One Wisconsin Now’s 2018 Predictions
What’s in store for Wisconsin politics in 2018? Who knows.
What’s in store for Wisconsin politics in 2018? Who knows.
But that’s not going to stop us from making our predictions for the year ahead … some serious and some not, all fearless.
File under hope springs eternal: Democrats at the federal and state level will discover that talking about an economic agenda that addresses the unique financial challenges faced by post-baby boomer Generation X and Millenial voters will, gasp, engage those voters. Student loan debt cough, cough.
Paul Ryan gives an encore performance of Hamlet: Before becoming Speaker of the House, Paul Ryan publicly agonized over whether or not to take the job and potentially be called to account for the trickle down economic fantasies he’s peddled for decades as a GOP “intellectual.” Now that his Ayn Rand dreams are coming true with a massive tax giveaway to the wealthy and corporations and he and his cohorts are more unpopular than ever, we’re being treated to a return engagement of Ryan as Hamlet, will he stay or will he go?
GOP leaders won’t be exchanging Valentines: 2017 saw a chagrined Assembly Speaker Robin Vos call a trio of state senators terrorists and break up with Scott Walker via an angry text after being on the receiving end of what he felt was a budget agreement double cross.
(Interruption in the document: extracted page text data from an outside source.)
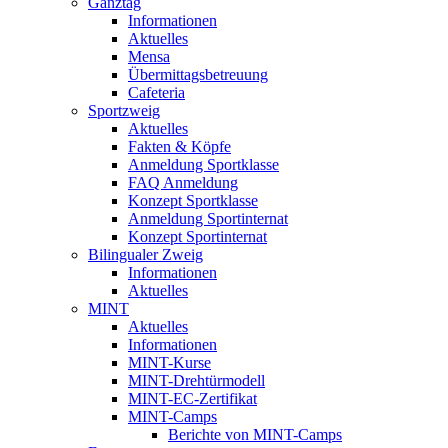
Ganztag
Informationen
Aktuelles
Mensa
Übermittagsbetreuung
Cafeteria
Sportzweig
Aktuelles
Fakten & Köpfe
Anmeldung Sportklasse
FAQ Anmeldung
Konzept Sportklasse
Anmeldung Sportinternat
Konzept Sportinternat
Bilingualer Zweig
Informationen
Aktuelles
MINT
Aktuelles
Informationen
MINT-Kurse
MINT-Drehtürmodell
MINT-EC-Zertifikat
MINT-Camps
Berichte von MINT-Camps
Previously Vos and Senate Republican leader Scott Fitzgerald spent much of the summer sparring in the media, including a bizarre sequence of dueling press gaggles. Our prediction for 2018? These guys won’t be sending each other Valentines.
The rarest of sightings, Scott Walker in the State Capitol doing his job: He ended 2017 with a junket to Florida, still apparently nursing national political ambitions despite 2015’s crash and burn 71 day run for prez.
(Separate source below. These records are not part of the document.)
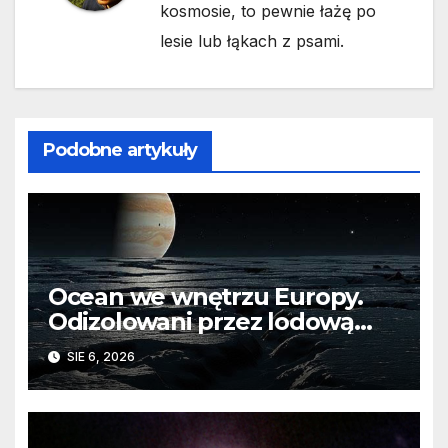
kosmosie, to pewnie łażę po
lesie lub łąkach z psami.
Podobne artykuły
Ocean we wnętrzu Europy.
Odizolowani przez lodową
barierę
SIE 6, 2026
Speaking of Scott Walker on the campaign trail: In 2018 the number of times Scott Walker blames former Gov. Jim Doyle, who has not been on the ballot since 2006, for something he has messed up will exceed the number of years career politician Scott Walker has held office (he has been on the public dime as an elected official since 1993).
U.S. Senate cage match: Leah Vukmir and Kevin Nicholson will dispense with the primary election and instead their respective billionaire backers – Dick Uihlein for Kevin and Diane Hendricks for Vukmir – will battle it out in a televised cage match. Think Aunty Entity in Mad Max Beyond Thunderdome …“Two billionaires enter, one billionaire will leave.”
Brad Schimel will lose his election in November 2018: This one’s pretty clear, no need for more words. Or swag.
SCOWIS, enough is enough: The last two justices joining the court have set the bar awfully low. One penned hateful columns attacking the LGBTQ community, equated birth control with murder and suggested women could be responsible for their own date rape. The other, in his writing, equated affirmative action with slavery.
In 2018 the voters of Wisconsin say enough and that’s bad news for Gov. Walker’s preferred choice of Michael Screnock, who was himself arrested for physically blocking women from accessing legal reproductive health care services. What is that line about interpreting the law as written not as you would have it, Judge Screnick?
Foxconn will result in jobs losses, for the politicians that supported it: The meter keeps running on Gov. Walker’s desperate deal with Taiwanese electronics manufacturer Foxconn, and the bill is going to come due in 2018 for state politicians that took our money and gave it away.
The total tab for state and local taxpayers now stands at $4.5 billion, and counting. In real terms that’s money that could have gone to support our schools, repair our roads and bridges and to help our Main Street businesses. Instead, it is going to pad the bottom line of a giant multinational corporation.
Bradley intellectuals won’t struggle to be heard: The right wing noise machine in Wisconsin has the benefit of a home state, nearly $900 million funding behemoth, the Bradley Foundation. They have paid columnists who appear on newspaper opinion pages, operatives with their own radio shows and a stable of advocates masquerading as experts ready, willing and able to offer their spin on the coverage of the issues of the day.
Oh, and as a bonus, they’re funding the groups and supporting the politicians waging the war against free speech on college campuses, passing legislation and policies that threaten students with expulsion for speaking out and creating climates of fear and intimidation.
Bottom line, they ain’t going broke in 2018 and we predict you’ll have the opportunity to hear what middle age white men think.